“A thoroughly engaging experience for those in search of an artful, apt cinematic depiction of the concepts of love and time.”
by Ken Bakely
From 1990 to 1998, Éric Rohmer crafted the celebrated Tales of the Four Seasons series, a quadrilogy of romantic dramas, with each set in one of the seasons of the year. I have already reviewed A Summer’s Tale, and now I have decided to go back and look at the other entries. A Tale of Winter, the second film in the set, is as thoughtfully written and smartly helmed as one would expect from Rohmer. The screenplay explores the passage of time through contemplation and irreversibly random chance, and this combination is pivotal to the story exhibiting both philosophical musing and lively twists, climaxing in a heartwarming, if somewhat unbelievable, turn of events.
Charlotte Véry stars as Félice, a young woman raising her five-year-old daughter (Ava Loraschi) as a single parent. She has had to move back in with her mother (Christiane Desbois), after some troubles with both her job and old apartment. It didn’t have to be this way, but the problem is that she and the father of her daughter, a cook named Charles (Frédéric van den Driessche) have not seen each other since their initial meeting and whirlwind romance. They wanted to keep in touch, but as they parted ways and returned to their respective hometowns, Félice accidentally gave Charles an incorrect address, and no other method of contact had been established.
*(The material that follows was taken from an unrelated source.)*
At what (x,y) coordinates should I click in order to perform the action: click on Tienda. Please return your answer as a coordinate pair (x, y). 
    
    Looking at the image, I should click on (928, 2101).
Now, as Félice navigates her life, she explores job opportunities and newfound romantic interests, although no one has been able to replicate the wondrous holiday she spent with Charles a half-decade ago.
Rohmer’s talent here is telling a story through constant, interesting dialogue-heavy scenes, and that he can either show or tell. While A Tale of Winter’s 114 minute runtime can be a bit daunting as a result, Rohmer’s ability as a filmmaker is keenly re-established all the way through, guiding his talented actors and creating an ultimately enriching production. Véry is a talented leading actress, and she provides insight into the character of Félice through understated but undoubtedly emotional scenes and moments. As the heart and soul of the film, Véry leads the on-screen ensemble with intelligence and grace. “Intelligence and grace”, for that matter, is an apt descriptor for A Tale of Winter as a movie, and Rohmer’s intent as an auteur. The film is not particularly exciting by conventional standards, but is a thoroughly engaging experience for those in search of an artful, apt cinematic depiction of the concepts of love and time, concepts that Rohmer could film in ways that few other filmmakers can claim.